__Assigned task__
A verbatim printing of the entries that follow is needed; pictures must not appear in it.

__Provided information__
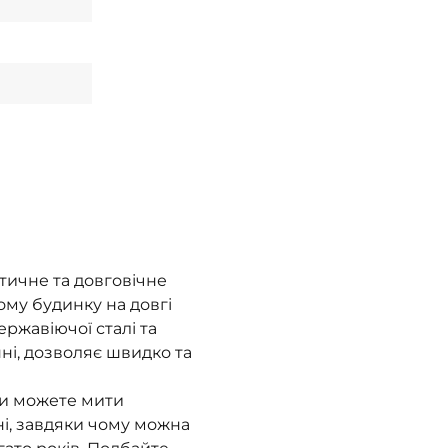
тичне та довговічне
му будинку на довгі
ржавіючої сталі та
ні, дозволяє швидко та
Ви можете мити
і, завдяки чому можна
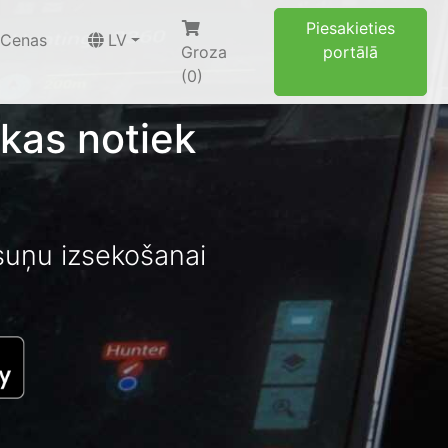
Piesakieties
Cenas
LV
Groza
portālā
(0)
 kas notiek
suņu izsekošanai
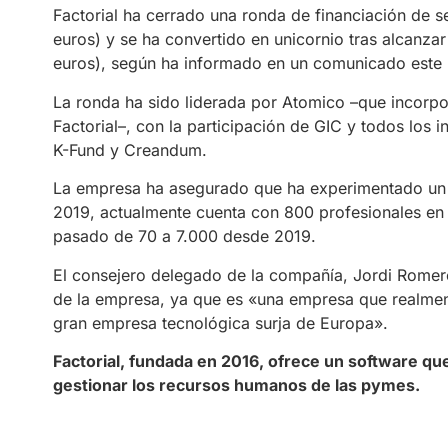
Factorial ha cerrado una ronda de financiación de s
euros) y se ha convertido en unicornio tras alcanza
euros), según ha informado en un comunicado este 
La ronda ha sido liderada por Atomico –que incorp
Factorial–, con la participación de GIC y todos los 
K-Fund y Creandum.
La empresa ha asegurado que ha experimentado un 
2019, actualmente cuenta con 800 profesionales en 
pasado de 70 a 7.000 desde 2019.
El consejero delegado de la compañía, Jordi Romero
de la empresa, ya que es «una empresa que realmen
gran empresa tecnológica surja de Europa».
Factorial, fundada en 2016, ofrece un software qu
gestionar los recursos humanos de las pymes.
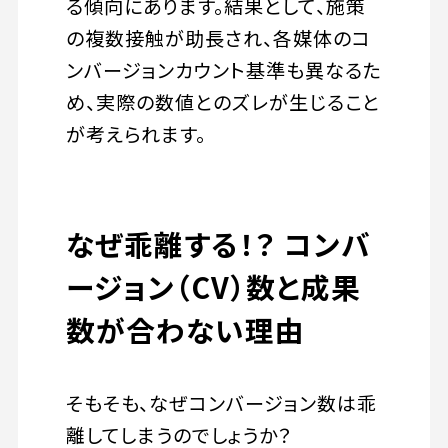
る傾向にあります。結果として、施策
の複数接触が助長され、各媒体のコ
ンバージョンカウント基準も異なるた
め、実際の数値とのズレが生じること
が考えられます。
なぜ乖離する！？ コンバ
ージョン（CV）数と成果
数が合わない理由
そもそも、なぜコンバージョン数は乖
離してしまうのでしょうか？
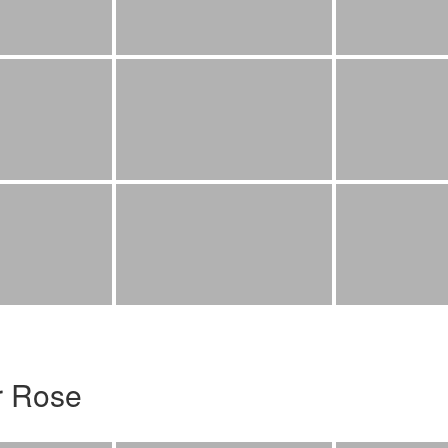
r Rose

__Response__
тичне та довговічне
му будинку на довгі
ржавіючої сталі та
ні, дозволяє швидко та
Ви можете мити
і, завдяки чому можна
Piesakieties
Cenas
LV
Groza
portālā
(0)
 kas notiek
suņu izsekošanai
Factorial ha cerrado una ronda de financiación de s
euros) y se ha convertido en unicornio tras alcanza
euros), según ha informado en un comunicado este 
La ronda ha sido liderada por Atomico –que incorp
Factorial–, con la participación de GIC y todos los 
K-Fund y Creandum.
La empresa ha asegurado que ha experimentado un 
2019, actualmente cuenta con 800 profesionales en 
pasado de 70 a 7.000 desde 2019.
El consejero delegado de la compañía, Jordi Romero
de la empresa, ya que es «una empresa que realmen
gran empresa tecnológica surja de Europa».
Factorial, fundada en 2016, ofrece un software qu
gestionar los recursos humanos de las pymes.
る傾向にあります。結果として、施策
の複数接触が助長され、各媒体のコ
ンバージョンカウント基準も異なるた
め、実際の数値とのズレが生じること
が考えられます。
なぜ乖離する！？ コンバ
ージョン（CV）数と成果
数が合わない理由
そもそも、なぜコンバージョン数は乖
離してしまうのでしょうか？
r Rose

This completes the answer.